Although Xing Yi does not traditionally include Tui Shou (pushing hands) practice, Li Gui Chang’s disciples routinely apply Xing Yi techniques within push hands, and their push hands practice is very sophisticated. This is probably because Li Gui Chang is renowned for his pushing hands ability in Shanxi province. Pushing hands with Song Zhi Yong is an experience. He is too far away to even reach at one moment, and the next he is way too close and filling your space. Shifting weight forward I would feel like I was on thin ice, ready to fall at any moment. Shifting weight back I would feel jammed and cramped, unable to get away from him. His touch was light, but then suddenly would feel heavy and immovable. I could never be soft enough. He would constantly tell me to relax and to use bu li (no force).
Perhaps the hardest moment in my Xing Yi training with Song Zhi Yong occurred several years ago. After 6 days of training he told me there was nothing more he could teach me about Xing Yi. Essentially he was saying that my skill level had reached the point where I had to make my own discoveries. I had been expecting the usual corrections and urges to improve, but not this. Being effectively told that you are now responsible for your own progress is not easy and quite sobering.
Subsequently, Song began to teach Valerie and myself Tai Ji Quan, which opened up a whole new world of difficulty. Song told us to focus only on the first part of the form, because he feels the essence of Tai Ji lies in the first 13 movements. So we spent hours doing these movements, over and over again. Watching Song do Tai Ji is like seeing Tai Ji mixed with Si Ba in action – slow and subtle with many internal movements.

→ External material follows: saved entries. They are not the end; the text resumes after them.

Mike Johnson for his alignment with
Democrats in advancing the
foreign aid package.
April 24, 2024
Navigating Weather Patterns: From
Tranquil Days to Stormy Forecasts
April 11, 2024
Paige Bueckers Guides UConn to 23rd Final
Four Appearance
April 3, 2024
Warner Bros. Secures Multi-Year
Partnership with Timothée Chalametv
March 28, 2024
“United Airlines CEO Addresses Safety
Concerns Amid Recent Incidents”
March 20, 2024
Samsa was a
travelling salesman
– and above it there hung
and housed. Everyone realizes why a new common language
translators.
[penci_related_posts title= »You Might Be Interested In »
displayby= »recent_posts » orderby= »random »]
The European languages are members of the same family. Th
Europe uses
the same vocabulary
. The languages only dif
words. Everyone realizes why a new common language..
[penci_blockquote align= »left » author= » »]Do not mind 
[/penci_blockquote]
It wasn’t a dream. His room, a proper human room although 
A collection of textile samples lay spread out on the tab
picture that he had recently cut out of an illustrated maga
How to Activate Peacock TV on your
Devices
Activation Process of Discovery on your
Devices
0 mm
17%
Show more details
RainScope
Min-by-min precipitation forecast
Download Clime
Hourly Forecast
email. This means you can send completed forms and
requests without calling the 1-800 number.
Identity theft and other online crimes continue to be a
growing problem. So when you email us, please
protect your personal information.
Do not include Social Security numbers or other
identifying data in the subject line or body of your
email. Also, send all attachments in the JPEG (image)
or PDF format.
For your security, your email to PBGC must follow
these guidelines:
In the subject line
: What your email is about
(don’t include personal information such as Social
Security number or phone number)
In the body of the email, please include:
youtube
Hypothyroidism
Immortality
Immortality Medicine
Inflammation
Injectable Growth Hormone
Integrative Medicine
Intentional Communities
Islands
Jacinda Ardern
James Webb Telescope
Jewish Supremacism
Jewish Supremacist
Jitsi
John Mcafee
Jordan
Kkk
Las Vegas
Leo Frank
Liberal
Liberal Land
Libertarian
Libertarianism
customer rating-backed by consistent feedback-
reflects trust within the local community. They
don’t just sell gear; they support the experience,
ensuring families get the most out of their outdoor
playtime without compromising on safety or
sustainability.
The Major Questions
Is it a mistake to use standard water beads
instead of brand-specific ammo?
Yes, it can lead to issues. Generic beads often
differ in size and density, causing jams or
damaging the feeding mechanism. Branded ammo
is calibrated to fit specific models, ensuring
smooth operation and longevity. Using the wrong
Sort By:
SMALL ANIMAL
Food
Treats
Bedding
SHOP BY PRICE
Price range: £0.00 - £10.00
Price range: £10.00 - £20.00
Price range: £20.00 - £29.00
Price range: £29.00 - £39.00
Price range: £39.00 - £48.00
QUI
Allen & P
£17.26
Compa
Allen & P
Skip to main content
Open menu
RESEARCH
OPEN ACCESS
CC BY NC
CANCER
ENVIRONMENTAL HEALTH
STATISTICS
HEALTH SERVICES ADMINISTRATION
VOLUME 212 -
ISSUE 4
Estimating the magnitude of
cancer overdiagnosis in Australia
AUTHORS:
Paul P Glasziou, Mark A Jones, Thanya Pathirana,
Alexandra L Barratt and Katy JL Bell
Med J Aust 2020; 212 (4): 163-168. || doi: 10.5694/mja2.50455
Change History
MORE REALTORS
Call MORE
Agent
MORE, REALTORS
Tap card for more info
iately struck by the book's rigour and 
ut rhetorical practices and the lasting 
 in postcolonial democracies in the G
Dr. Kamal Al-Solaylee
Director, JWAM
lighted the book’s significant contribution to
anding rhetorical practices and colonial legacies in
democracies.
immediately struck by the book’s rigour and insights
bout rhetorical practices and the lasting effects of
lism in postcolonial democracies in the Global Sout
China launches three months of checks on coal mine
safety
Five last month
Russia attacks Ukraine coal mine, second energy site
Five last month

However, when he applies the movements of the Tai Ji form, everything is lightening fast and either extremely painful or very scary. I aspire to achieve this level someday.
All in all I can say that my training with Song literally changed my life, changed everything I thought I knew about internal martial arts, and improved my abilities with traditional Chinese Medicine many times over. He also greatly improved my teaching abilities. He is an extraordinary man. I owe him a debt I can never repay.